### TRY IT
Nothing other than the lines from the one containing "Indispensable pendant la" through the last line of the data below should be output, each reproduced exactly.

### RECORDS TO USE
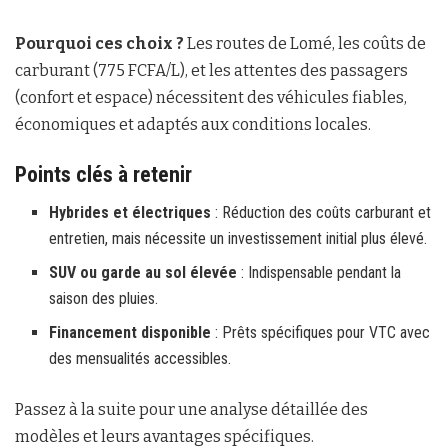
Pourquoi ces choix ?
Les routes de Lomé, les coûts de
carburant (775 FCFA/L), et les attentes des passagers
(confort et espace) nécessitent des véhicules fiables,
économiques et adaptés aux conditions locales.
Points clés à retenir
Hybrides et électriques
: Réduction des coûts carburant et
entretien, mais nécessite un investissement initial plus élevé.
SUV ou garde au sol élevée
: Indispensable pendant la
saison des pluies.
Financement disponible
: Prêts spécifiques pour VTC avec
des mensualités accessibles.
Passez à la suite pour une analyse détaillée des
modèles et leurs avantages spécifiques.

### ANSWER BOX
: Indispensable pendant la
saison des pluies.
Financement disponible
: Prêts spécifiques pour VTC avec
des mensualités accessibles.
Passez à la suite pour une analyse détaillée des
modèles et leurs avantages spécifiques.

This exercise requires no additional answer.